Que Cratilismo… se escribió, digamos, en un cubículo universitario pero durante las horas muertas o secuestradas de la jornada laboral lo prueban los usos desviados y productivos de ciertos procedimientos académicos. Cuando habla de “José Justo Gómez de la Cortina y Gómez de la Cortina”, Kurz precisa: “No sé si el nombre así escrito es correcto, o si se trata de un error de imprenta en mi edición de las Poliantea a cargo de la UNAM. Si es error, espero que no se corrija”, y eso porque, a partir de esta curiosa duplicación de apellido, Kurz comienza a hilvanar un nuevo capítulo en su disquisición sobre quienes, cratílicos, pudieran pensar que un apellido doble acaso corresponda a las hazañas doblemente prestigiosas de los antepasados. Lo mismo, pero más acusado, cuando Kurz confronta sus conjeturas sobre Sócrates y Cratilo con “la traducción castellana del diálogo [platónico] que yo consulto, que es la de ‘todo el mundo’, la anónima de Porrúa”: de este no poder confiarse a una edición muy poco confiable pero tener que sujetarse a ella se desprenderán las frases más incisivas sobre el texto fundador del cratilismo. Algo recuerda todo esto a lo que ocurría en otro libro también reseñado en esta revista: en Leyendo agujeros, Luis Felipe Fabre se ajustaba al hecho de que en ese tiempo era imposible conseguir los poemas de Mario Santiago Papasquiaro, pero esa carencia era de pronto la mejor base para discurrir sobre los infrarrealistas. Y algo recuerda, sobre todo, a la magnífica lectura que hizo Julio Ramos del Facundo, donde Sarmiento no aparece sólo como alguien fatalmente ubicado en una cultura llena de fisuras y anomalías, sino como quien maneja voluntaria y maliciosamente esa distinta y fascinante posibilidad cultural.

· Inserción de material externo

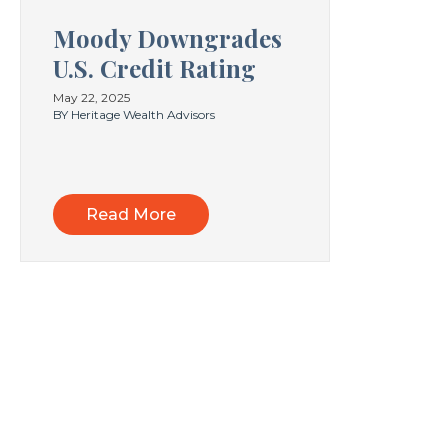
Moody Downgrades
U.S. Credit Rating
May 22, 2025
BY Heritage Wealth Advisors
Read More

2. Algo que se desprende de este primer comentario sobre el ensayismo de Kurz y sus condiciones de posibilidad son sus “recreaciones ficticias”, sus coloquialismos y sus chistes, elementos que, me parece, mucho tienen que ver con este espacio intermedio de su enunciación: entre la academia y la literatura, también entre la tradición alemana y la mexicana, entre una y otra y otra lenguas. Uno pasa la página y de pronto ya no es Kurz quien habla sino un Fausto gachupín que, para colmo, le lee a Novalis un fragmento de la Crónica mexicana de Hernando de Alvarado; no sólo eso: después de preguntar a Novalis si su Enrique de Ofterdingen finalmente hallará la flor azul, este Fausto movedizo lo desconcierta con una referencia nada menos que a José María Arguedas. Monólogos (o diálogos) dramáticos, como los que Guillermo Sucre estudió en la poesía de Borges, pero aquí potenciados por una malicia lúdica e impúdica: la de un profesor que, una vez vacío el salón de clases, abre su cajón de disfraces y se entrega a montar en solitario una comedia beckettiana llamada “La literatura moderna”. Otras dos de estas recreaciones ficticias: Oliverio Girondo, en su cuarto, despotricando en español bien mexicano contra la muerte, y la muerte, una calaca medio muertesinfín, huyendo del cuarto de Girondo, “espantada, en pánico, asqueada, pero muy excitada; se le endurecieron los pezones”; el pequeño Arthur Rimbaud, quejándose y mascullando barbaridades, echando mano de geniales mexicanismos (“¿Por qué siempre tan sobrio Baudelaire? Aun así se peló joven”), preguntándose “¿por qué no nací sinestésico?” y rehaciendo su famoso soneto: “A ver… ¿Qué color tendrá la A jodida? ‘A jodida, E chingada, I bien erecta, O se me antoja, U como un culo grandote’. Como el culo de Paul.”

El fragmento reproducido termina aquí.